Father of Harvard Student’s Baby Plans to Relocate Close to Them


Tommaso Maggiore, the Long Beach waiter who lost a bid to stop his ex-girlfriend from leaving California with their infant daughter to finish school at Harvard University, said Thursday that he has decided to move to Cambridge, Mass., to be closer to his child.

“It’s kind of like a gut instinct is telling me this is the right thing to do,” said Maggiore, who had contended in court that it was unfair for his daughter, Bailey, to be moved across the country. “I’ve always wanted to be there for her.”

A family law commissioner ruled last month that Gina Ocon, Bailey’s mother, could return to Harvard with the child. Under a tentative agreement worked out Thursday, Maggiore would move to Cambridge, where he could be with the child up to 16 hours per week, plus a 24-hour period on the weekend. Maggiore, 21, also pledged to pay $214 a month in child support and split the cost of any day care for Bailey, who turned 1 this week.

The two parents expect to sign the agreement within a few days. If they fail to reach an accord, they must go back to court July 21.


Ocon, who said after she won custody of the child last month that she hoped that Maggiore would relocate to Massachusetts, said Thursday that she had “mixed feelings” about his decision. She said she worried that Maggiore would try to “control” her but added: “It’s time to be adults.”

Maggiore said he had contemplated moving to Massachusetts for months, but made up his mind last week after Ocon returned from a trip to Cambridge to look for day-care centers for their daughter.

“I couldn’t deal with being apart” from Bailey, he said.

The couple plan to fly back to Massachusetts next month so Maggiore can look for a job and an apartment. It’s a trip they have taken before--after Bailey was born, the couple planned to live together in the Boston area while Ocon attended classes at Harvard, where she has a full scholarship. But they couldn’t find an affordable apartment, and Ocon decided to put off her return to school.


Shortly after they returned to Southern California, Ocon left Maggiore, and they were soon entangled in a custody fight.

Ocon argued in court that she had a right to relocate with the child and reclaim her scholarship, which covered Harvard’s $20,600 tuition and about $10,000 in expenses each year. Maggiore countered that it was unreasonable for her to move when she could enroll in a well-regarded college in Southern California, and questioned whether she could juggle the demands of the Ivy League and motherhood on her own.

In the deal reached Thursday, the couple said they would take a parenting class together and may seek counseling.

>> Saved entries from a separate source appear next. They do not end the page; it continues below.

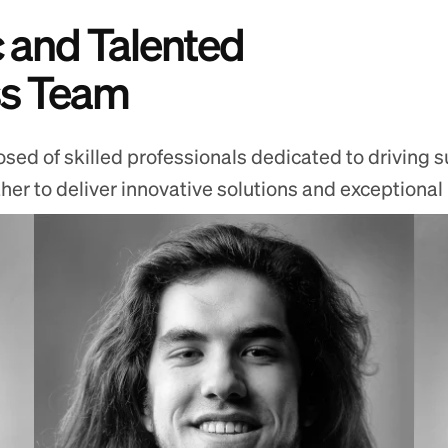
 and Talented
ss Team
ed of skilled professionals dedicated to driving s
r to deliver innovative solutions and exceptional re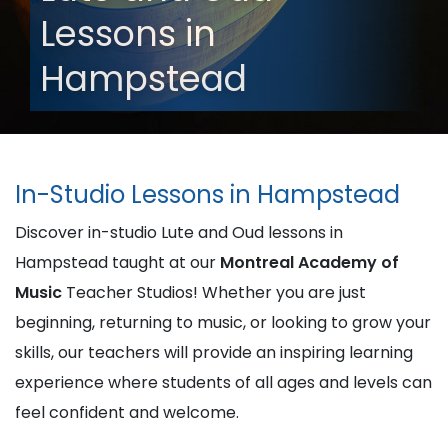
Lessons in
Hampstead
In-Studio Lessons in Hampstead
Discover in-studio Lute and Oud lessons in
Hampstead taught at our
Montreal Academy of
Music
Teacher Studios! Whether you are just
beginning, returning to music, or looking to grow your
skills, our teachers will provide an inspiring learning
experience where students of all ages and levels can
feel confident and welcome.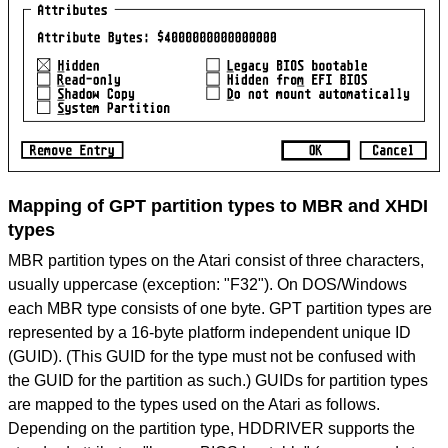
Mapping of GPT partition types to MBR and XHDI
types
MBR partition types on the Atari consist of three characters,
usually uppercase (exception: "F32"). On DOS/Windows
each MBR type consists of one byte. GPT partition types are
represented by a 16-byte platform independent unique ID
(GUID). (This GUID for the type must not be confused with
the GUID for the partition as such.) GUIDs for partition types
are mapped to the types used on the Atari as follows.
Depending on the partition type, HDDRIVER supports the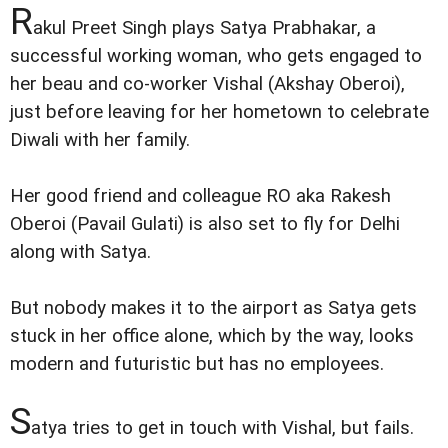
R
akul Preet Singh plays Satya Prabhakar, a
successful working woman, who gets engaged to
her beau and co-worker Vishal (Akshay Oberoi),
just before leaving for her hometown to celebrate
Diwali with her family.
Her good friend and colleague RO aka Rakesh
Oberoi (Pavail Gulati) is also set to fly for Delhi
along with Satya.
But nobody makes it to the airport as Satya gets
stuck in her office alone, which by the way, looks
modern and futuristic but has no employees.
S
atya tries to get in touch with Vishal, but fails.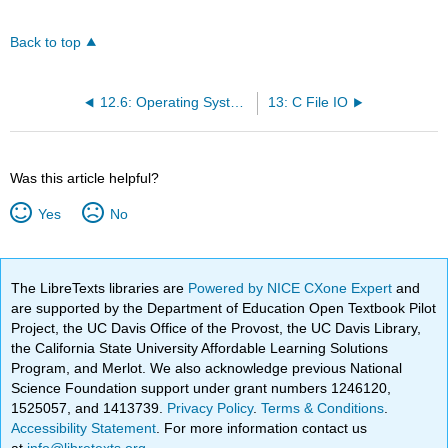
Back to top
12.6: Operating System Specific Routines
13: C File IO
Was this article helpful?
Yes
No
The LibreTexts libraries are
Powered by NICE CXone Expert
and
are supported by the Department of Education Open Textbook Pilot
Project, the UC Davis Office of the Provost, the UC Davis Library,
the California State University Affordable Learning Solutions
Program, and Merlot. We also acknowledge previous National
Science Foundation support under grant numbers 1246120,
1525057, and 1413739.
Privacy Policy
.
Terms & Conditions
.
Accessibility Statement
. For more information contact us
at
info@libretexts.org
.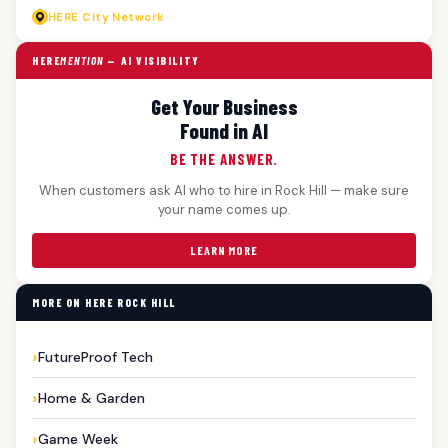
HERE
City Network
HERE
MENTION
— AI VISIBILITY
Get Your Business
Found in AI
BE THE ANSWER.
When customers ask AI who to hire in Rock Hill — make sure
your name comes up.
LEARN MORE
MORE ON HERE ROCK HILL
FutureProof Tech
Home & Garden
Game Week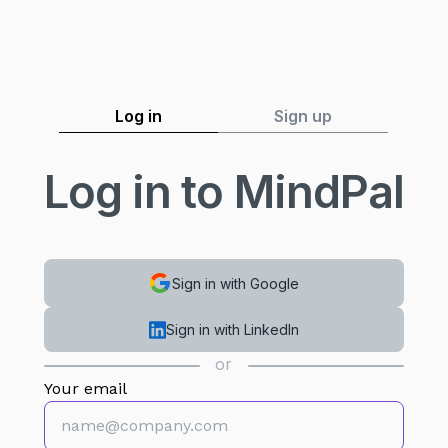
Log in
Sign up
Log in to MindPal
Sign in with Google
Sign in with LinkedIn
or
Your email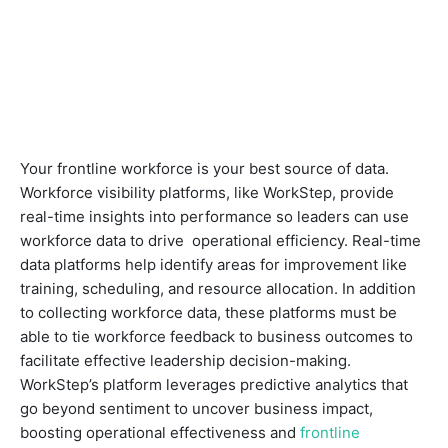
Your frontline workforce is your best source of data.
Workforce visibility platforms, like WorkStep, provide
real-time insights into performance so leaders can use
workforce data to drive operational efficiency. Real-time
data platforms help identify areas for improvement like
training, scheduling, and resource allocation. In addition
to collecting workforce data, these platforms must be
able to tie workforce feedback to business outcomes to
facilitate effective leadership decision-making.
WorkStep’s platform leverages predictive analytics that
go beyond sentiment to uncover business impact,
boosting operational effectiveness and
frontline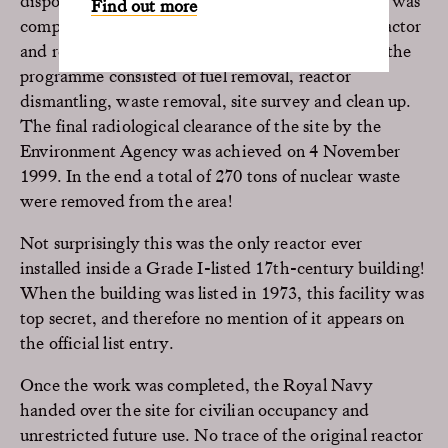
disposal. The first stage in the programme, which was
Find out more
completed by June 1998 involved disabling the reactor
and removing operational equipment. The rest of the
programme consisted of fuel removal, reactor
dismantling, waste removal, site survey and clean up.
The final radiological clearance of the site by the
Environment Agency was achieved on 4 November
1999. In the end a total of 270 tons of nuclear waste
were removed from the area!
Not surprisingly this was the only reactor ever
installed inside a Grade I-listed 17th-century building!
When the building was listed in 1973, this facility was
top secret, and therefore no mention of it appears on
the official list entry.
Once the work was completed, the Royal Navy
handed over the site for civilian occupancy and
unrestricted future use. No trace of the original reactor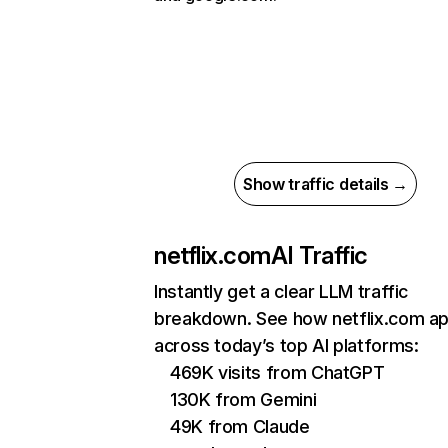
Show traffic details →
netflix.com
AI Traffic
Instantly get a clear LLM traffic
breakdown. See how netflix.com a
across today’s top AI platforms:
469K visits from ChatGPT
130K from Gemini
49K from Claude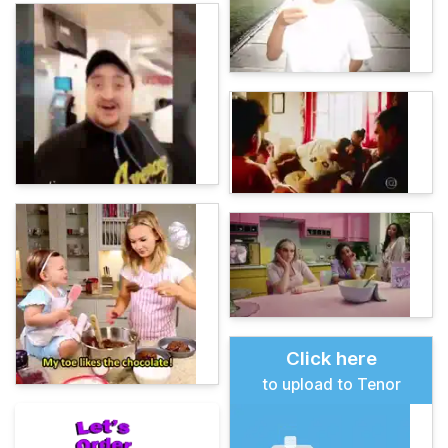
Click here
to upload to Tenor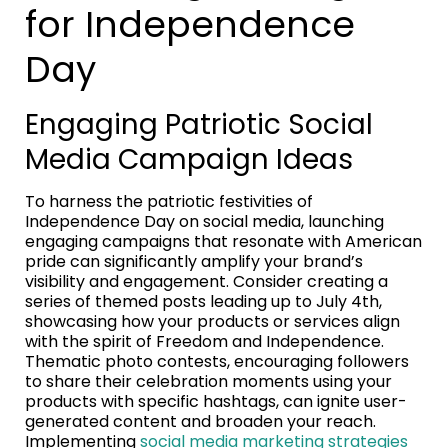
for Independence
Day
Engaging Patriotic Social
Media Campaign Ideas
To harness the patriotic festivities of
Independence Day on social media, launching
engaging campaigns that resonate with American
pride can significantly amplify your brand’s
visibility and engagement. Consider creating a
series of themed posts leading up to July 4th,
showcasing how your products or services align
with the spirit of Freedom and Independence.
Thematic photo contests, encouraging followers
to share their celebration moments using your
products with specific hashtags, can ignite user-
generated content and broaden your reach.
Implementing
social media marketing strategies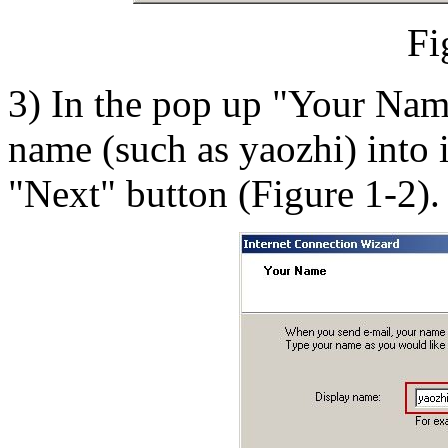
Fi
3) In the pop up "Your Name
name (such as yaozhi) into i
"Next" button (Figure 1-2).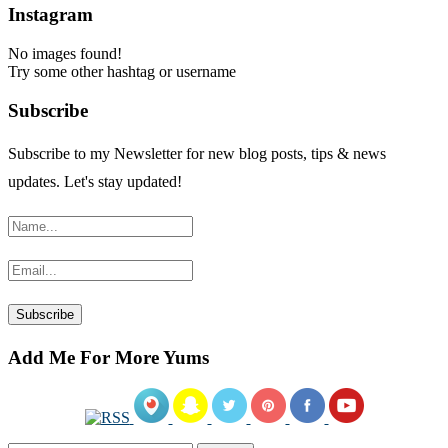
Instagram
No images found!
Try some other hashtag or username
Subscribe
Subscribe to my Newsletter for new blog posts, tips & news
updates. Let's stay updated!
Add Me For More Yums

Maggiore, who court records show was convicted this year of two misdemeanor alcohol-related offenses, agreed to enter a 12-step program. Both parents also pledged not to consume alcohol in the 24 hours before any scheduled visit with Bailey, said Ocon’s attorney, Gloria Allred.

Under the agreement, Maggiore would visit his daughter at least three hours a day. Each parent would have six weeks with Bailey during the summer. This winter, Maggiore will have visitation several hours each afternoon, plus the latter half of Christmas Day, his attorney said.

Robert W. Gasper, Maggiore’s attorney, said his client had at one point planned to buy a handgun, but if he ever actually purchased one, he would keep it “secured” when his daughter visits.

Allred described the agreement as “a happy ending” for the couple. But when asked whether the deal left room for future disputes over custody of the child, she said, “If people act in good faith, [the agreement] is meaningful. We hope they’ll both act in good faith.”

Allred questioned why Maggiore filed for custody of the child if he was willing to relocate.

“I saw no reason why he couldn’t just move to Harvard,” she said. “Had the decision been made earlier, there’d be no need for a custody dispute, or a battle.”


For his part, Maggiore said he didn’t want to continue fighting with Ocon.

“I’m trying to make it easier for the both of us,” he said. “For the three of us.”